E in Italia? Attualmente nel nostro Paese, sottolinea Penna, “non esiste una legge precisa che vieti e punisca la zoofilia, benché si senta parlare spesso di abusi su animali”. In questo vuoto normativo, “gli zoofili ne approfittano per chiedere che la loro pratica venga legalizzata: vogliono, insomma, poter disporre dell’animale-oggetto in totale libertà”.

Michael Kiok, esponente degli Zeta (Zoophile Engagement for Tolerance and Information), è impegnato nel mantenere legale (attenzione: non legalizzare, ma mantenere legale) il sesso con gli animali nel suo Paese, la Germania. Secondo gli Zeta, questa battaglia di liberalizzazione è paragonabile a quella sostenuta dagli omosessuali per i propri diritti, visto che la zoofilia, secondo loro, “non è un feticcio, ma un orientamento, uno stile di vita”.

Ma la zooerastia può definirsi una patologia? “A meno che non sia caratterizzata da compulsività e vada a danneggiare in maniera evidente altre aree di funzionamento del soggetto – spiega Lucia Penna – non si tratta di una psicopatologia. Il disturbo viene diagnosticato, secondo il DSM-IV-TR (Manuale Diagnostico e Statistico dei Disturbi Mentali – IV Edition  -Text Revision), solo se si riscontrano per almeno sei mesi nell’individuo impulsi sessuali (indirizzati agli animali) frequenti e particolarmente eccitanti, che determinino comportamenti sessuali in grado di provocare un evidente disagio clinico o danneggino la socialità della persona. Come accade per le altre parafilie, il trattamento della zoofilia purtroppo si rivela molto difficile, soprattutto dopo che nella persona si sono già innescati processi difensivi che portano a negare il carattere patologico della condotta comportamentale: di conseguenza, risulta complicato instaurare un’alleanza terapeutica. L’intervento curativo, insomma, nella maggior parte dei casi è piuttosto lungo e tortuoso, essendo psicofarmacologico, psicoterapico e sociale”.

Ma come si può impegnare attivamente per contrastare il fenomeno? Secondo Penna, “più che puntare sulla cura, quando ormai il danno è stato compiuto e l’abuso nei riguardi degli animali è stato perpetrato, io prendere in considerazione la prevenzione.
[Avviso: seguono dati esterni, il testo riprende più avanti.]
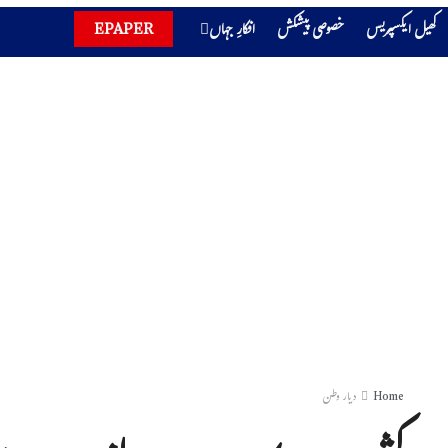
کھیل ایکسپریس
خصوصی پیشکش
افکارِ جہاں
EPAPER
Home
دیار وطن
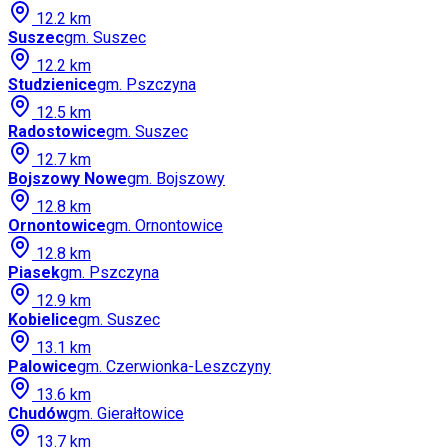
12.2
km
Suszec
gm.
Suszec
12.2
km
Studzienice
gm.
Pszczyna
12.5
km
Radostowice
gm.
Suszec
12.7
km
Bojszowy Nowe
gm.
Bojszowy
12.8
km
Ornontowice
gm.
Ornontowice
12.8
km
Piasek
gm.
Pszczyna
12.9
km
Kobielice
gm.
Suszec
13.1
km
Palowice
gm.
Czerwionka-Leszczyny
13.6
km
Chudów
gm.
Gierałtowice
13.7
km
Si potrebbero progettare dei programmi di prevenzione dei comportamenti devianti attraverso la promozione della cultura animalista in ambito scolastico. Naturalmente, è fondamentale segnalare i casi di abuso alle forze dell’ordine ed eventualmente ad associazioni animaliste: non va dimenticato il fatto che chi fa del male agli animali potrebbe farlo anche (o lo ha già fatto) a soggetti vulnerabili come bambini, donne, anziani e/o disabili, cioè persone che non hanno la capacità di difendersi”.

Per favorire la protezione degli animali abusati, inoltre, l’Aidaa ha istituito il Telefono Arancione, un servizio che permette di denunciare, anche in forma anonima, eventuali situazioni di zooerastia riscontrate, chiamando al numero 392 6552051 o spedendo una mail a segnalazionereati@libero.it.
In Italia esiste anche un gruppo chiamato Le guerriere saranno l’urlo animale, nato per far conoscere e contrastare la zooerastia e, con il sostegno dell’associazione Feder F.I.D.A. ONLUS (Federazione Italiana Diritti Animali), si batte per ottenere leggi più severe sulla tutela degli animali attraverso la petizione ‘Stop bestiality’ finalizzata a far sì che questa pratica barbara venga contemplata e punita dall’articolo 544-ter del codice penale.